剣を振り上げているのは、アイリス王女の腹違いの弟であるシャガ付きの兵士である。
「お逃げくださいっ!アイリス王女っ!」
アイリス王女の護衛騎士が剣を抜いて兵士と対峙した。
兵士の鋭い一撃をアイリス王女の護衛騎士が受け止める。
アイリス王女は青い瞳に涙を浮かべて護衛兵士を見つめる。
「嫌よっ!あなたを置いてはいけないわっ!!あなたも一緒に逃げるのよ!」
「……私は、後から追いつきます。必ずアイリス王女の元に後から追いつきます。ですから、アイリス王女はどうかお逃げください。」
護衛騎士は襲い掛かって来た兵士の剣を捌きながらアイリス王女に逃げるように伝える。
「ユーフェリアっ!嫌よ。私はっ!!!」
アイリス王女は首を横に振って護衛騎士の提案を跳ねのけた。
首を振るたびに太陽の神に愛されたかのようなキラキラと光を放つ金髪が揺れる。
「大丈夫です。アイリス王女。私が約束を破ったことはありましたか?」
窘めるように護衛騎士は告げ、アイリス王女を逃がそうとする。
「いいえ。ないわ。ユーフェリアはいつも私との約束を守ってくれたわ。」
「そう言うことです。アイリス王女。私は必ず後から貴女様の元へと駆けつけます。ですから、今はお逃げください。」
「……きっと。
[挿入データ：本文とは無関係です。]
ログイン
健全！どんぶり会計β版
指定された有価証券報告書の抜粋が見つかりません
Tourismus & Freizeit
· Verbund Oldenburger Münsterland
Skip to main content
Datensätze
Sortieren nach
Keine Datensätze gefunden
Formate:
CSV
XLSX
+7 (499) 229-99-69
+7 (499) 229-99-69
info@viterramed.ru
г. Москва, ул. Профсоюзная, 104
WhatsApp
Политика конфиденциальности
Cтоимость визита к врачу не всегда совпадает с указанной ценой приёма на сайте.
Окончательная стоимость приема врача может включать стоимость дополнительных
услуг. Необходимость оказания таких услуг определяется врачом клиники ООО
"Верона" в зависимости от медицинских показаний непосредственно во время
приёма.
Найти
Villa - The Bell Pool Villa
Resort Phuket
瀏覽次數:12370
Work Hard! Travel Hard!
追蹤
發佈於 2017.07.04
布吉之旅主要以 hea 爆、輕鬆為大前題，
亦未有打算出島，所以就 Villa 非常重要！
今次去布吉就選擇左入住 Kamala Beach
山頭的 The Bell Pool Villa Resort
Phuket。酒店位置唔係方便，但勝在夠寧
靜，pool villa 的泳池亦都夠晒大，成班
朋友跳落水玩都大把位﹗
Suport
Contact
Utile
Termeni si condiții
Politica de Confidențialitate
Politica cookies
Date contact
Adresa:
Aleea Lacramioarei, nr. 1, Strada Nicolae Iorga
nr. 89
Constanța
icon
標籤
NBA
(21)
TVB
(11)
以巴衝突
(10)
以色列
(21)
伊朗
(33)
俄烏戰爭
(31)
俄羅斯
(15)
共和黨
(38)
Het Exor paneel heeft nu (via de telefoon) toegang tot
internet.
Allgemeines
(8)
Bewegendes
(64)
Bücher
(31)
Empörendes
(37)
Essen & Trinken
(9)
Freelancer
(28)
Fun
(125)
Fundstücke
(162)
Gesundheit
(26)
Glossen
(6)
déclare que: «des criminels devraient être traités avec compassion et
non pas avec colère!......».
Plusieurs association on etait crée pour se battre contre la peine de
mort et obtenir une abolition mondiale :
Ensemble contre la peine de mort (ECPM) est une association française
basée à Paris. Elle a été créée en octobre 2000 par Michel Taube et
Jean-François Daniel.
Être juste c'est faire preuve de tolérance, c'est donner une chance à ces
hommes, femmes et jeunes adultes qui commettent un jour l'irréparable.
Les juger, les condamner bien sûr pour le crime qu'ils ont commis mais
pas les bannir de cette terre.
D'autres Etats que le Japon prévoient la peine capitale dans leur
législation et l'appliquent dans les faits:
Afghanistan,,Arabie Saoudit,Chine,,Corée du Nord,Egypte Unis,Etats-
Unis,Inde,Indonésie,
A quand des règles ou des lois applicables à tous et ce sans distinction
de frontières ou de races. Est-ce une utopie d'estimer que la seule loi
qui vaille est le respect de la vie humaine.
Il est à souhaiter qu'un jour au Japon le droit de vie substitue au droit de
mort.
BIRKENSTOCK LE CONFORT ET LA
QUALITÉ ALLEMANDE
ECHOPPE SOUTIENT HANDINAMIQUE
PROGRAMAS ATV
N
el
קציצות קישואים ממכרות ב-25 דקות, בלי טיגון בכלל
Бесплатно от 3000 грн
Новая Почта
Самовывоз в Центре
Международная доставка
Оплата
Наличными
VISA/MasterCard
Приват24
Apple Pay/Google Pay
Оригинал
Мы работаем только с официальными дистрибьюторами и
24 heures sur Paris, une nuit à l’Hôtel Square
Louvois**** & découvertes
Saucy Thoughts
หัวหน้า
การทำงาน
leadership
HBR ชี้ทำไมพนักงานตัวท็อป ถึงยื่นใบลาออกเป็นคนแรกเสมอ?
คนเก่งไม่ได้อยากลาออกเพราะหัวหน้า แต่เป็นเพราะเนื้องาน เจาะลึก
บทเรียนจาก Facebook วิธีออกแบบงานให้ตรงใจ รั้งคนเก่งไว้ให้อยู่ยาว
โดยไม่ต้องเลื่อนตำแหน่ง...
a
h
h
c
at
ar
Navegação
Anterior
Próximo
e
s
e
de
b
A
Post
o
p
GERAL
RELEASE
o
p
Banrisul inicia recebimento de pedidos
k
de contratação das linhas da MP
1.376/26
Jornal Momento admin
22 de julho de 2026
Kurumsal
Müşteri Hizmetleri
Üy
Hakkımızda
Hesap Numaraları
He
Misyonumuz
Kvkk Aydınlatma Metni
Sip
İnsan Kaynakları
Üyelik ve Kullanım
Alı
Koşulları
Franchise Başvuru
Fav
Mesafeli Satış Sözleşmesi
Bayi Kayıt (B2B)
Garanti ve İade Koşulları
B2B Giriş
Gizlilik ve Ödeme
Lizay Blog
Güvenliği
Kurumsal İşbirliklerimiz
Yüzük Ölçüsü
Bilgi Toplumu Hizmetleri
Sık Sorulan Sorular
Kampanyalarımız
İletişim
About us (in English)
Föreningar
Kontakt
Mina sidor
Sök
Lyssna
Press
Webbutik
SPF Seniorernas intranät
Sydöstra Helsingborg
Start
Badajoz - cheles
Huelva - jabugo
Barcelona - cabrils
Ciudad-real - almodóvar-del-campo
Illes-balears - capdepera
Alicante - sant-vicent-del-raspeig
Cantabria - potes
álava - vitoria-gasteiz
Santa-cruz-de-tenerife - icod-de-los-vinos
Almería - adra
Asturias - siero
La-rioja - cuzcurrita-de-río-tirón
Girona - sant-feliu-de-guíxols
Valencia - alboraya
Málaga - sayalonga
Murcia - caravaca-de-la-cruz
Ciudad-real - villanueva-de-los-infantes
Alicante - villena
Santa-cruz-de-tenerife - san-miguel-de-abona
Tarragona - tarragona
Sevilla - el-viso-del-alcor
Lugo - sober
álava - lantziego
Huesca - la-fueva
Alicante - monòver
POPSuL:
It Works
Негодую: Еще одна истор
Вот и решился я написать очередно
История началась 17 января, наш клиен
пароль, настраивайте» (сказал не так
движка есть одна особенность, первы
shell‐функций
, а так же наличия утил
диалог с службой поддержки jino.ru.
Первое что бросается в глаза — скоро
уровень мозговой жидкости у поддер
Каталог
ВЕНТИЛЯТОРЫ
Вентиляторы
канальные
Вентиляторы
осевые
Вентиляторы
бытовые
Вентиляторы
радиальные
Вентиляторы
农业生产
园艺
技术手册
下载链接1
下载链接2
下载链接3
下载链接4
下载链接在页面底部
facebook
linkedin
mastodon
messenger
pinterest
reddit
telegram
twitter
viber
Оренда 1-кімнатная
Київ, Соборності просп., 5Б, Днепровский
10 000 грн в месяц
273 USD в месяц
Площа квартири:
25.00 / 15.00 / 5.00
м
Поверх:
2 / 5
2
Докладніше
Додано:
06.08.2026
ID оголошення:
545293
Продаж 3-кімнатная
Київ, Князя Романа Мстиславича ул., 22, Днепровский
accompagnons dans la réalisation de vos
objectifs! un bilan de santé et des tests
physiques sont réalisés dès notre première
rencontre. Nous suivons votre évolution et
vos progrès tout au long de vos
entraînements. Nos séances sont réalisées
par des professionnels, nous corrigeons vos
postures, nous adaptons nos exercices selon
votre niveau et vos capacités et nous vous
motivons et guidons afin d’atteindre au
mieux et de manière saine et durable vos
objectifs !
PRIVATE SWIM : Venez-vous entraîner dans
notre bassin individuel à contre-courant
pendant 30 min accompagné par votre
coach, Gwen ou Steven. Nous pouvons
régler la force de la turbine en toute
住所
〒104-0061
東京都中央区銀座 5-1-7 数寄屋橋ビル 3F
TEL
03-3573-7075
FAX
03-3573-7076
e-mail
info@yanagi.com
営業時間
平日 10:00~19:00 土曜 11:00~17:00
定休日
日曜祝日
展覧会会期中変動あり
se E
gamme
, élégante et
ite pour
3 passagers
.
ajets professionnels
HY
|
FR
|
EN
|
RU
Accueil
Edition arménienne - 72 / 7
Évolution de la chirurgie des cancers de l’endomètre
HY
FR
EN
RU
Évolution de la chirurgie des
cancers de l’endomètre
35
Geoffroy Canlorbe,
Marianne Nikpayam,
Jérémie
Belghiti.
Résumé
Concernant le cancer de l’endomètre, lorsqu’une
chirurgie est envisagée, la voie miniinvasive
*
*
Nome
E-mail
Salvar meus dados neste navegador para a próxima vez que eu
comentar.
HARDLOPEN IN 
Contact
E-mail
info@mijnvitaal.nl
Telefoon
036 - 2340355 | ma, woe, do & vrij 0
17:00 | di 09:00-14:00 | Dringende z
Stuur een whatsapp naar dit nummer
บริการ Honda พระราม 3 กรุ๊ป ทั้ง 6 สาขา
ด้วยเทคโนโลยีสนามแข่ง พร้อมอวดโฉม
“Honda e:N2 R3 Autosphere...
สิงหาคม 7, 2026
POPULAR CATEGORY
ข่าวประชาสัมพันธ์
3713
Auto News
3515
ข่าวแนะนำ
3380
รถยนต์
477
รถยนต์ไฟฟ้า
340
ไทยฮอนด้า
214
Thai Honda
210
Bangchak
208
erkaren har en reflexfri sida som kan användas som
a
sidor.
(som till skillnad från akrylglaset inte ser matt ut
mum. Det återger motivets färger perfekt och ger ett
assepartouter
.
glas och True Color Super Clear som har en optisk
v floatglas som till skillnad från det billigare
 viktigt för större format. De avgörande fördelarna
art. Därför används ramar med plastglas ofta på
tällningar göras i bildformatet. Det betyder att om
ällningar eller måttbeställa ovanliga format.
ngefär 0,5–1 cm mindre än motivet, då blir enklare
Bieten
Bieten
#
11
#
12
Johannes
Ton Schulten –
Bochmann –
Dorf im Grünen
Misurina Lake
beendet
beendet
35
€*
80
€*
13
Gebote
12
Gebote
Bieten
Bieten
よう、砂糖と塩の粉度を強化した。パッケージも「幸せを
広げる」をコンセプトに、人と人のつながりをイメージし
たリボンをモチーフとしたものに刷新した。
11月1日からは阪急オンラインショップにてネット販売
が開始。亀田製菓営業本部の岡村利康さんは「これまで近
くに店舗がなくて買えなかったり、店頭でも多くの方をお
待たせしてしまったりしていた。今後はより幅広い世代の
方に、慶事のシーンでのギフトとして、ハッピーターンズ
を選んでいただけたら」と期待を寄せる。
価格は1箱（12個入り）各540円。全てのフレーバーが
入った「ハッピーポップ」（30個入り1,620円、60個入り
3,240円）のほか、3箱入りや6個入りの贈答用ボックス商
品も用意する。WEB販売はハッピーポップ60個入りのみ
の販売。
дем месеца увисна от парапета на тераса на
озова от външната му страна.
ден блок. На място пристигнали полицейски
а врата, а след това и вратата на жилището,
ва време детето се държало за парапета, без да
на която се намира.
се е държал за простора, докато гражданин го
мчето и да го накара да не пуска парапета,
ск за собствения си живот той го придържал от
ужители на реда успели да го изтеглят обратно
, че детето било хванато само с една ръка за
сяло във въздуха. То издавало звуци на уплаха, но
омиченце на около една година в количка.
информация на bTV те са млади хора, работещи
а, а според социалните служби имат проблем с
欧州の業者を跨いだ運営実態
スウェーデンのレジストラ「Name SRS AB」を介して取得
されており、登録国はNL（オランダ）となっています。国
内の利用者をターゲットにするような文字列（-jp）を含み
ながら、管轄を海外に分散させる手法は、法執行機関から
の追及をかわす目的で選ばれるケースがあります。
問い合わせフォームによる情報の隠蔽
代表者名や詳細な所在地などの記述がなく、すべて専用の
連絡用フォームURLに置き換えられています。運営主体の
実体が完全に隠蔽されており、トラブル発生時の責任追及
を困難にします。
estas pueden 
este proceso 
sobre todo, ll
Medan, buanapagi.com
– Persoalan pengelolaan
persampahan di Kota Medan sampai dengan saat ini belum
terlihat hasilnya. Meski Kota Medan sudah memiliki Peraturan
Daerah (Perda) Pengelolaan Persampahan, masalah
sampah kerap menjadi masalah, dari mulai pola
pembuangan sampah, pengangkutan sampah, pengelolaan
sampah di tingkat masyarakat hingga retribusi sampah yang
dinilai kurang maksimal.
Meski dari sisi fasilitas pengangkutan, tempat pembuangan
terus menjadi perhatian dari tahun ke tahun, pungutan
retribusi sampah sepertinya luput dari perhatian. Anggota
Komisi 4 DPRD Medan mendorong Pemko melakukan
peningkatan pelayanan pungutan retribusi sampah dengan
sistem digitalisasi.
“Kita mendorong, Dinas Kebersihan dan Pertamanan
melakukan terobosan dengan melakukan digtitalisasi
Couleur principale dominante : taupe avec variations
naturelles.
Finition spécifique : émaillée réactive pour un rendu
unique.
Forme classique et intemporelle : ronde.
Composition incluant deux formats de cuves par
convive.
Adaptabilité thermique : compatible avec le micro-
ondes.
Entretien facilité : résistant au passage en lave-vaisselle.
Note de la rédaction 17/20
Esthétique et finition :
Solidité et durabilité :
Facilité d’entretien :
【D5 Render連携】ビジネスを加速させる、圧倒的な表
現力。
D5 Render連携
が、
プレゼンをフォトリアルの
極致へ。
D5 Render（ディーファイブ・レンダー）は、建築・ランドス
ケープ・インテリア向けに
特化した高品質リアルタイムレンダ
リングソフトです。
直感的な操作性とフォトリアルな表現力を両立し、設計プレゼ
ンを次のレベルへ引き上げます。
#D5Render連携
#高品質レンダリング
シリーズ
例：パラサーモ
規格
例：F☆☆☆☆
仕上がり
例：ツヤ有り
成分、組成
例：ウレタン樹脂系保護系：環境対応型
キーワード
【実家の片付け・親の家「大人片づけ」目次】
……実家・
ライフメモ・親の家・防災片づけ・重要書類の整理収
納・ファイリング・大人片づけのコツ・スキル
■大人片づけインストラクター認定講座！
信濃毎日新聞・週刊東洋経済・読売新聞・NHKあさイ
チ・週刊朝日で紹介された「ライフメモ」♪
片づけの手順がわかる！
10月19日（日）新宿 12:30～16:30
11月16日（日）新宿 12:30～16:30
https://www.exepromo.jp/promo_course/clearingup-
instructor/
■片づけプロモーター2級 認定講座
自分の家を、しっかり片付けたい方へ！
きっとよ?」
アイリス王女は瞳に迷いを浮かべながらも、ユーフェリアの緑色の瞳を覗き込み、ユーフェリアの言葉に嘘がないことを確かめる。
「はい。必ず。」
護衛騎士であるユーフェリアはそうアイリス王女に誓った。
アイリス王女は後ろ髪を引かれる思いでユーフェリアを置いて必死に逃げ出した。
ユーフェリアは強い。アイリス王女の護衛騎士の中で一番強いのがユーフェリアなのだ。
きっと、ユーフェリアなら大丈夫だとアイリス王女は信じて逃げ出した。
正当な王位継承権一位の資格を持つアイリス王女が腹違いの弟の手によって死ぬことは許されないのだ。
逃げていくアイリス王女の後ろ姿をみて、ユーフェリアはにこりと満足気に笑った。
「アイリス王女には指一本触れさせぬっ!」
ユーフェリアは剣を構え、単身で3人の兵士に向かって立ち向かって行った。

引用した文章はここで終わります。